Out of lettuce? Make this leftovers salad from stuff in your fridge right now
I loved writing the leftovers section in The Migraine Relief Plan. I was inspired by Kathleen Flinn’s book The Kitchen Counter Cooking School
, and have since gotten involved locally in reducing food waste. The best way I can help as a writer and blogger is to keep writing and talking about it on Facebook Live, where I cook in the Recipe Renovator kitchen twice a week. Come check it out on Wednesdays and Saturdays at 9 am PT / 10 am MT / 11 am CT / 12 pm ET (check here for the time if you’re outside of North America).
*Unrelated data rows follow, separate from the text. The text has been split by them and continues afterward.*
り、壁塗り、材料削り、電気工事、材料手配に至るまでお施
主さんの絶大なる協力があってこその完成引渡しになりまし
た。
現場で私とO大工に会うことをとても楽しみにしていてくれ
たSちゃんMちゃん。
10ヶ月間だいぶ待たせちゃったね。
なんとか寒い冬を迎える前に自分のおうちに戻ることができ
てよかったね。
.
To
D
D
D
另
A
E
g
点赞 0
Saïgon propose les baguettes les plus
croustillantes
We can’t blame it all on the producers, though, because we (all) throw away on average 30% of the food we bring home. That’s the leftovers on your restaurant plate that don’t make it home, or do make it home and are forgotten, and all the fresh foods we accidentally let go to waste once we buy them. After reading Kathleen’s book I started estimating the cost of the food I was throwing away and working towards reducing that. I’ll give you tips and recipes in my upcoming book for reducing this problem, but for today how about a lettuce-free salad? This also uses up the small amount of mustard you’ll find at the bottom of a jar.
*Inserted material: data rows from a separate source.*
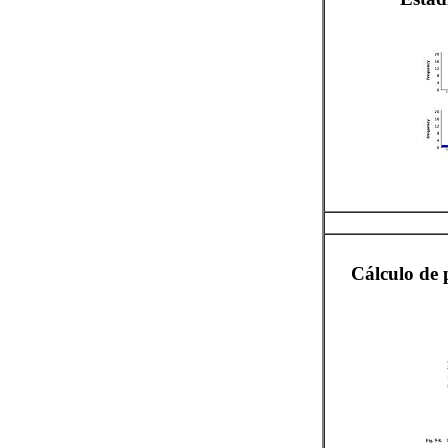
Cálculo de 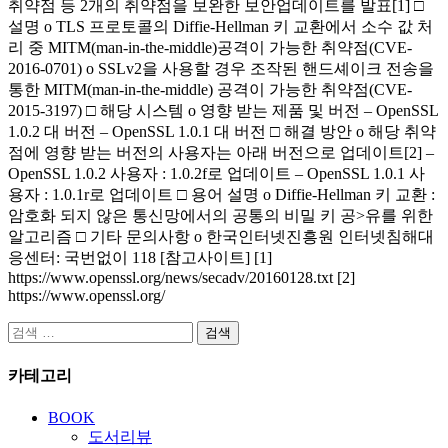
취약점 등 2개의 취약점을 보완한 보안업데이트를 발표[1] □
설명 o TLS 프로토콜의 Diffie-Hellman 키 교환에서 소수 값 처
리 중 MITM(man-in-the-middle)공격이 가능한 취약점(CVE-
2016-0701) o SSLv2을 사용할 경우 조작된 핸드셰이크 전송을
통한 MITM(man-in-the-middle) 공격이 가능한 취약점(CVE-
2015-3197) □ 해당 시스템 o 영향 받는 제품 및 버전 – OpenSSL
1.0.2 대 버전 – OpenSSL 1.0.1 대 버전 □ 해결 방안 o 해당 취약
점에 영향 받는 버전의 사용자는 아래 버전으로 업데이트[2] –
OpenSSL 1.0.2 사용자 : 1.0.2f로 업데이트 – OpenSSL 1.0.1 사
용자 : 1.0.1r로 업데이트 □ 용어 설명 o Diffie-Hellman 키 교환 :
암호화 되지 않은 통신망에서의 공통의 비밀 키 공>유를 위한
알고리즘 □ 기타 문의사항 o 한국인터넷진흥원 인터넷침해대
응센터: 국번없이 118 [참고사이트] [1]
https://www.openssl.org/news/secadv/20160128.txt [2]
https://www.openssl.org/
검
색:
카테고리
BOOK
도서리뷰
Ever want a fresh salad only to find that you are out of lettuce? No worries… read on.
Suitable for:
all diets
You might also like:
Raw rainbow noodle salad with maple syrup from Craving Something Healthy
Shaved asparagus salad with crispy shallots and fried egg from Buzzfeed
Charred vegetable salad from Cooking Light
Carrot-orange salad

No-lettuce leftovers salad
Ingredients
- 1 carrots spiralized
- 2 radishes thinly sliced
- 1/2 cup celery leaves
- 1/4 cup zucchini or other bits of vegetables
Leftovers mustard dressing
- 1 tbsp mustard (prepared) any kind, in the bottom of the jar
- 3 tbsp olive oil (extra virgin)
- 1 tbsp apple cider vinegar
Instructions
- Spiralize a carrot or zucchini as the base of your salad. If you don't have a spiralizer, use a peeler like I do in the video to create carrot ribbons. Thinly slice any other vegetables you have, including the end pieces after spiralizing, the celery leaves, radishes, etc. Build your plate.
- If you have any odds and ends of fresh herbs, chop them and add them too!
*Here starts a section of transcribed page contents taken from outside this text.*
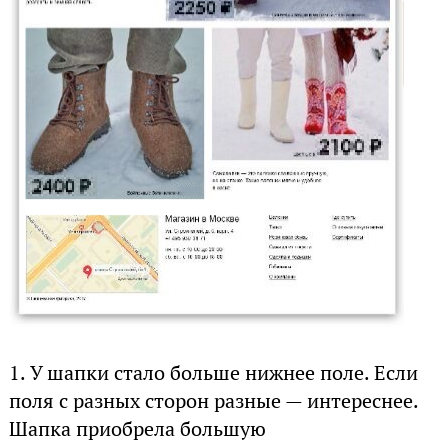
1.
У шапки стало больше нижнее поле. Если
поля с разных сторон разные — интереснее.
Шапка приобрела большую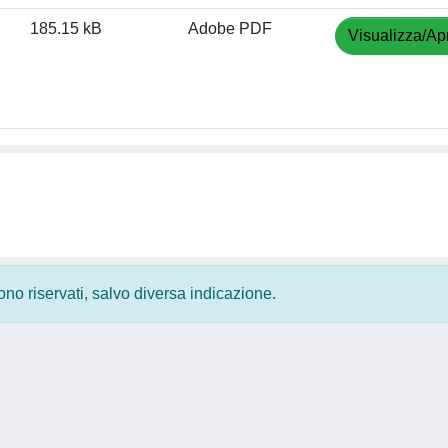
185.15 kB
Adobe PDF
Visualizza/Apr
 sono riservati, salvo diversa indicazione.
- Add oil and vinegar to the mustard jar and shake well until emulsified. Drizzle over the salad and enjoy.
Great tips, Stephanie. We are so accustomed to think of lettuces when we make a salad, when really it can include so many other foods! I also don’t love raw broccoli!
Yum! I can’t wait to give this a try!
Thanks Marie!
Looks great. Yes I am spoiled from my garden with fresh lettuce but during this heat spell I have not been able to get in the next planting until it cools down so I use everything else like beet greens and green beans!
I hear you… and I hadn’t thought of judiciously picking off my beet greens… great idea!
Very clever! And the finished product looks beautiful. Thanks for the great idea.
Thanks Shari! Enjoy!
Your leftover salad is so beautiful no one would know that this is not what you planned for! Well done, Stephanie!
xo
Kim
Thanks Kim! I really hope to revolutionize people’s conceptions of what salad can be.